Try it. Which lines run from the one containing "nie do Nigerii, ale" to the last line of the entries? Return them exactly, with nothing more.

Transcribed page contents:
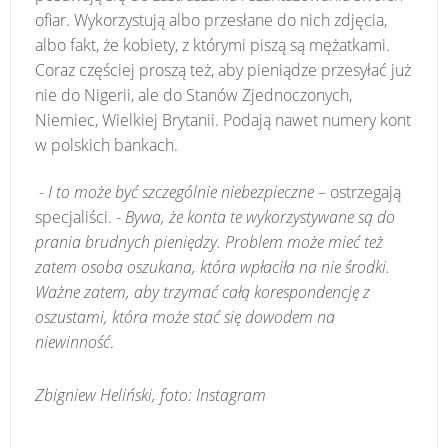
ofiar. Wykorzystują albo przesłane do nich zdjęcia,
albo fakt, że kobiety, z którymi piszą są mężatkami.
Coraz częściej proszą też, aby pieniądze przesyłać już
nie do Nigerii, ale do Stanów Zjednoczonych,
Niemiec, Wielkiej Brytanii. Podają nawet numery kont
w polskich bankach.
-
I to może być szczególnie niebezpieczne
– ostrzegają
specjaliści. -
Bywa, że konta te wykorzystywane są do
prania brudnych pieniędzy. Problem może mieć też
zatem osoba oszukana, która wpłaciła na nie środki.
Ważne zatem, aby trzymać całą korespondencję z
oszustami, która może stać się dowodem na
niewinność
.
Zbigniew Heliński, foto: Instagram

Output of the exercise.
nie do Nigerii, ale do Stanów Zjednoczonych,
Niemiec, Wielkiej Brytanii. Podają nawet numery kont
w polskich bankach.
-
I to może być szczególnie niebezpieczne
– ostrzegają
specjaliści. -
Bywa, że konta te wykorzystywane są do
prania brudnych pieniędzy. Problem może mieć też
zatem osoba oszukana, która wpłaciła na nie środki.
Ważne zatem, aby trzymać całą korespondencję z
oszustami, która może stać się dowodem na
niewinność
.
Zbigniew Heliński, foto: Instagram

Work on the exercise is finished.